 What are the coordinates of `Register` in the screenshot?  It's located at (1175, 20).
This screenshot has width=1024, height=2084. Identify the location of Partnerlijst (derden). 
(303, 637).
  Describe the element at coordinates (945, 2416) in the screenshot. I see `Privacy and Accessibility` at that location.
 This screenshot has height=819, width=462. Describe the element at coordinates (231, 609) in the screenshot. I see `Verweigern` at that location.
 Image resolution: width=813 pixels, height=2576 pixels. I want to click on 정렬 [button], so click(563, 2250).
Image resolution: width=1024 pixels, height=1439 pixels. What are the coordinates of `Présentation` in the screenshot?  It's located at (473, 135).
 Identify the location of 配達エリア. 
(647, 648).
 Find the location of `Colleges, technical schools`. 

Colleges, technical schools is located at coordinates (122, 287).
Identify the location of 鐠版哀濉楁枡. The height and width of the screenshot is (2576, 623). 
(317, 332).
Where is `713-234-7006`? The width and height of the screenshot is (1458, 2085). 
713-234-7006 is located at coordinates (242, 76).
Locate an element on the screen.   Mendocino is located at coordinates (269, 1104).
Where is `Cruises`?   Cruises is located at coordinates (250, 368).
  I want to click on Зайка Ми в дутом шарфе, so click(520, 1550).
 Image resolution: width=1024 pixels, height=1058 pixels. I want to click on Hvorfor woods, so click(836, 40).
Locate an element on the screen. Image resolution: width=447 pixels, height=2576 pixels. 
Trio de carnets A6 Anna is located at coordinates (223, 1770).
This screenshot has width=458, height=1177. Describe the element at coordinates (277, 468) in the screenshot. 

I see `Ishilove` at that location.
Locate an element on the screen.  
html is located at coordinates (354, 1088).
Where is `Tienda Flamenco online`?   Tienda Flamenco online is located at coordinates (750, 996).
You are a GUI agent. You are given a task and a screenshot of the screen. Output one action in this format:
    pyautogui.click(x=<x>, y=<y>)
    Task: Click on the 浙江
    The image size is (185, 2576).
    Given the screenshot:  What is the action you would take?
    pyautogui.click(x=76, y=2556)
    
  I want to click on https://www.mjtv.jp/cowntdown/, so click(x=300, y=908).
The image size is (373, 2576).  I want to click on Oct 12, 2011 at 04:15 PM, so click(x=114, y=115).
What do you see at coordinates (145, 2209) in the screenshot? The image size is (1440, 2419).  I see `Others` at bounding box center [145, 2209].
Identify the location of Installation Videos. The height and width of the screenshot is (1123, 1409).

- - - - - - -

Activity.
Beginning with the line that contains "is (1458, 2085).", return every line through the end of the data above, exactly as written.

Task solution.
Where is `713-234-7006`? The width and height of the screenshot is (1458, 2085). 
713-234-7006 is located at coordinates (242, 76).
Locate an element on the screen.   Mendocino is located at coordinates (269, 1104).
Where is `Cruises`?   Cruises is located at coordinates (250, 368).
  I want to click on Зайка Ми в дутом шарфе, so click(520, 1550).
 Image resolution: width=1024 pixels, height=1058 pixels. I want to click on Hvorfor woods, so click(836, 40).
Locate an element on the screen. Image resolution: width=447 pixels, height=2576 pixels. 
Trio de carnets A6 Anna is located at coordinates (223, 1770).
This screenshot has width=458, height=1177. Describe the element at coordinates (277, 468) in the screenshot. 

I see `Ishilove` at that location.
Locate an element on the screen.  
html is located at coordinates (354, 1088).
Where is `Tienda Flamenco online`?   Tienda Flamenco online is located at coordinates (750, 996).
You are a GUI agent. You are given a task and a screenshot of the screen. Output one action in this format:
    pyautogui.click(x=<x>, y=<y>)
    Task: Click on the 浙江
    The image size is (185, 2576).
    Given the screenshot:  What is the action you would take?
    pyautogui.click(x=76, y=2556)
    
  I want to click on https://www.mjtv.jp/cowntdown/, so click(x=300, y=908).
The image size is (373, 2576).  I want to click on Oct 12, 2011 at 04:15 PM, so click(x=114, y=115).
What do you see at coordinates (145, 2209) in the screenshot? The image size is (1440, 2419).  I see `Others` at bounding box center [145, 2209].
Identify the location of Installation Videos. The height and width of the screenshot is (1123, 1409).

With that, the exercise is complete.